Bahwa kemudian toa menjadi sumber masalah bagi banyak orang, juga baru saya sadari setelah tergabung di facebook dan twitter dua tahun ini. Ketika masih tinggal di Jawa, meskipun berkali-kali pindah, tapi rumah saya tidak terlalu dekat dengan mesjid. Selain itu, toa di Jawa hanya berkumandang di waktu adzan dan sholat Jum’at. Volume suaranya-pun sedang saja. Bagi saya yang waktu itu masih polos, tidak memikirkan orang lain ataupun kebutuhan orang dewasa, apapun yang keluar dari mesjid itu pastilah baik, termasuk suara.

Setelah saya dewasa, saya-pun menyadari bahwa orang dewasa yang seharian mencari nafkah diluar rumah, perlu waktu untuk istirahat. Suara yang diharapkan keluar dari mesjid adalah panggilan sholat. Setelah itu, apapun yang terjadi di dalam mesjid, diharapkan hanya didengar oleh yang sedang beribadah didalamnya saja.

Setelah saya pindah ke Sumatra, beda jadinya. Di lingkungan tempat saya tinggal, meski halaman rumah luas, dan banyak rawa-rawa, namun mesjid lebih mudah dijumpai, kemungkinan ada disetiap RT. Toa disini bersuara tiga kali lipat volume suara toa di Jawa. Benar-benar keras! Corong disini bersuara setiap ada acara di mesjid, misalnya sholat, wirid, belajar ngaji, bahkan juga ibu-ibu latihan rebana. Iya, meskipun sedang latihan rebana, masih mengepas-ngepaskan suara, belum tampil yang sebenarnya.

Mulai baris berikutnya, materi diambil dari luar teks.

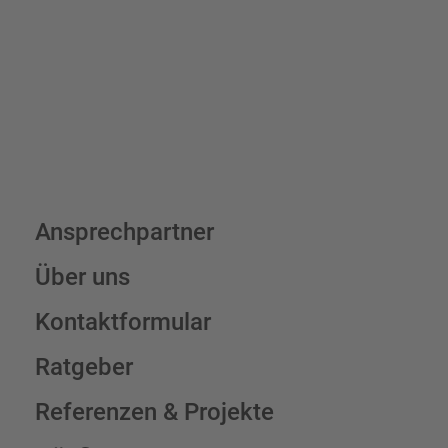
Schilderkonfigurator
Ansprechpartner
Über uns
Kontaktformular
Ratgeber
Referenzen & Projekte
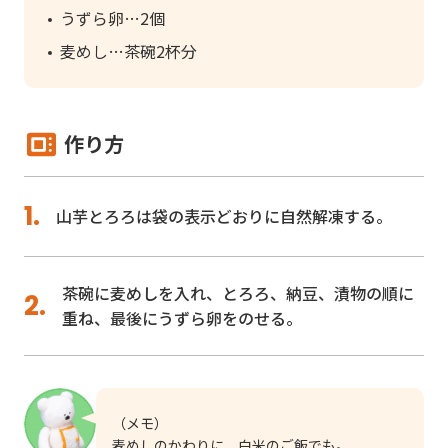
うずら卵
2個
麦めし
茶碗2杯分
作り方
山芋とろろは袋の表示どおりに自然解凍する。
茶碗に麦めしを入れ、とろろ、納豆、漬物の順に
重ね、最後にうずら卵をのせる。
（メモ）
麦めしのかわりに、白米のご飯でも。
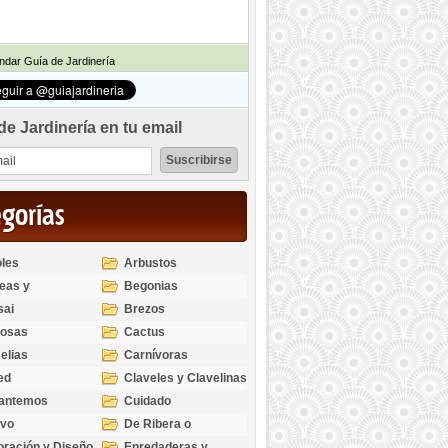
dar Guía de Jardinería
de Jardinería en tu email
egorías
les
Arbustos
eas y
Begonias
odendros
sai
Brezos
bosas
Cactus
elias
Carnívoras
ed
Claveles y Clavelinas
santemos
Cuidado
ivo
De Ribera o
Palustres
ración y Diseño
Enredaderas y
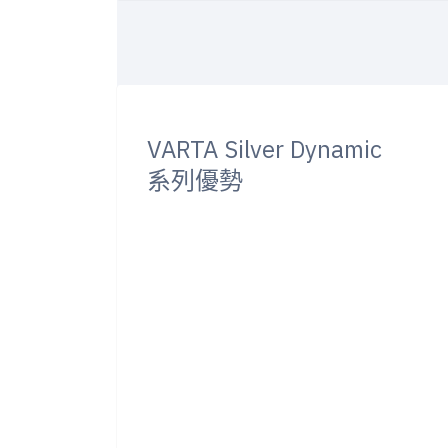
VARTA Silver Dynamic
系列優勢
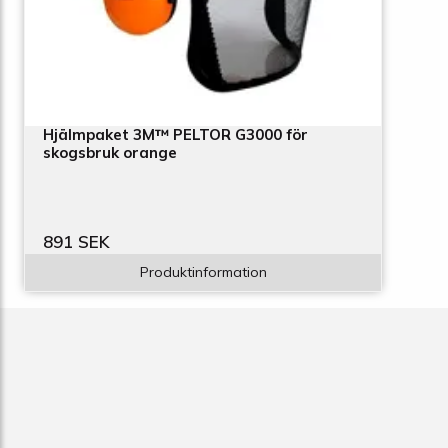
Hjälmpaket 3M™ PELTOR G3000 för
skogsbruk orange
891 SEK
Produktinformation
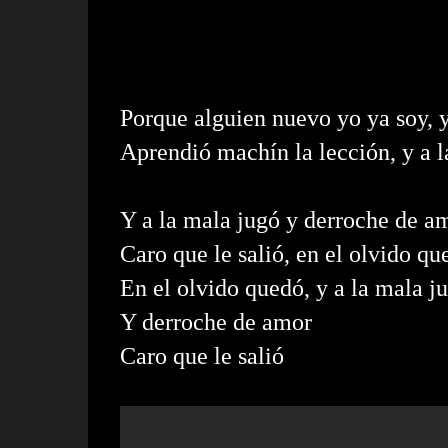
Porque alguien nuevo yo ya soy, 
Aprendió machín la lección, y a la
Y a la mala jugó y derroche de a
Caro que le salió, en el olvido qu
En el olvido quedó, y a la mala j
Y derroche de amor
Caro que le salió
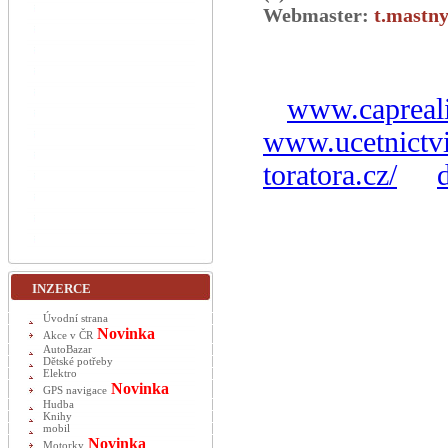
Webmaster:
t.mastny
www.capreali
www.ucetnictvi
toratora.cz/
INZERCE
Úvodní strana
Novinka
Akce v ČR
AutoBazar
Dětské potřeby
Elektro
Novinka
GPS navigace
Hudba
Knihy
mobil
Novinka
Motorky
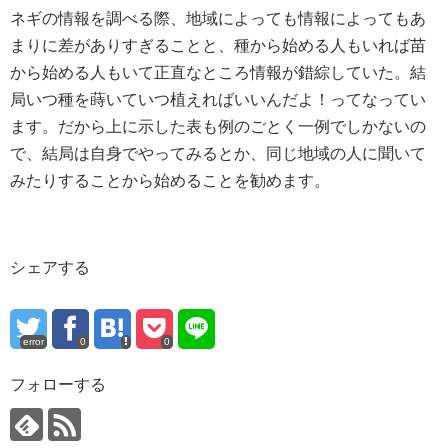
ネギの情報を調べる際、地域によっても情報によってもあ
まりに差がありすぎることと、種から始める人もいれば苗
から始める人もいて正直なところ情報が錯綜していた。結
局いつ種を蒔いていつ植えればいいんだよ！ってなってい
ます。だから上に示した表も例のごとく一例でしかないの
で、結局は自身でやってみるとか、同じ地域の人に聞いて
みたりすることから始めることを勧めます。
シェアする
error
0
0
フォローする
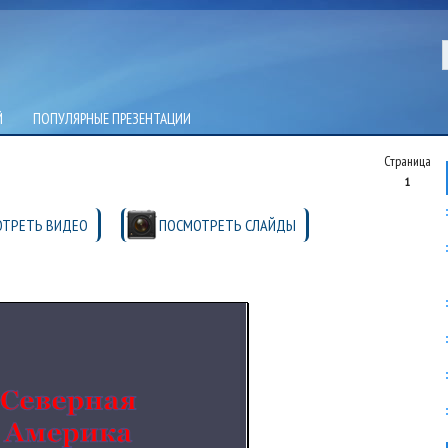
Й
ПОПУЛЯРНЫЕ ПРЕЗЕНТАЦИИ
Страница
1
ТРЕТЬ ВИДЕО
ПОСМОТРЕТЬ СЛАЙДЫ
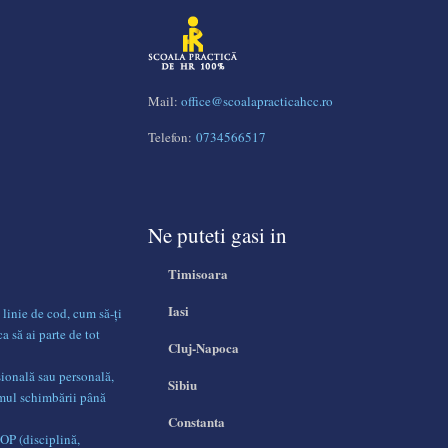
Mail:
office@scoalapracticahcc.ro
Telefon:
0734566517
Ne puteti gasi in
Timisoara
Iasi
 linie de cod, cum să-ți
ca să ai parte de tot
Cluj-Napoca
sională sau personală,
Sibiu
umul schimbării până
Constanta
DOP (disciplină,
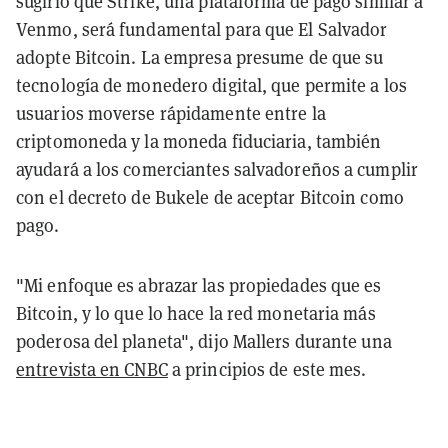
sugirió que Strike, una plataforma de pago similar a
Venmo, será fundamental para que El Salvador
adopte Bitcoin. La empresa presume de que su
tecnología de monedero digital, que permite a los
usuarios moverse rápidamente entre la
criptomoneda y la moneda fiduciaria, también
ayudará a los comerciantes salvadoreños a cumplir
con el decreto de Bukele de aceptar Bitcoin como
pago.
"Mi enfoque es abrazar las propiedades que es
Bitcoin, y lo que lo hace la red monetaria más
poderosa del planeta", dijo Mallers durante una
entrevista en CNBC
a principios de este mes.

Pada awalnya saya benar-benar kaget. Ibaratnya seperti ada yang sedang berbicara tapi pas didepan telinga saya. Jangankan tidur, berpikir-pun tidak bisa, bicara dengan orang rumah-pun harus dengan volume tinggi untuk menandingi suara corong tersebut. Padahal saya sulit berbicara dengan volume yang konstan tinggi. Tapi kemudian saya putuskan untuk bersabar dan beradaptasi. Karena itu adalah kebiasaan masyarakat disini yang berbicara-pun bersuara keras. Bahkan jika menggelar pesta, yang biasanya diadakan dirumah dengan mendirikan tenda, musik Melayu dan dangdut baik live maupun rekaman bisa mengalun dari jam 09.00-24.00.

Saya memutuskan tidak memprotes siapapun. Saya menerimanya sebagai keragaman budaya, bukan sesuatu yang norak, melanggar hak asasi manusia atau melanggar toleransi. Toleransi memang menganjurkan mayoritas menghargai minoritas. Tapi dalam hal ini, saya berusaha memandang dari sudut terbaiknya saja bahwa sebagai minoritas tidak ada salahnya memberikan kesempatan pada mayoritas untuk menjalankan kebiasaannya. Sesuatu yang dipandang mengganggu oleh seseorang kan tidak harus terasa mengganggu pula bagi orang lain, terutama jika itu sudah menjadi kebiasaan yang bisa saja malah mendatangkan kenyamanan bagi mereka. Itu toleransi juga, bukan?

Nah selama bulan Ramadhan ini, toa akan berkumandang mulai jam 18.00 (maghrib jam 18.25), dimulai dengan ceramah radio yang diterus-pancarkan melalui toa, pembacaan Al-Qur’an di radio yang diterus-pancarkan melalui toa, ucapan selamat berbuka oleh pejabat-pejabat pemerintah di radio yang diterus-pancarkan melalui toa, adzan, sholat maghrib, isya, tarawih, dan diakhiri dengan tadarus sampai jam 24.00 setiap hari. Meriah, ya?

Begitulah, seperti pepatah Melayu mengatakan, lain ladang lain ilalang, lain lubuk lain ikannya.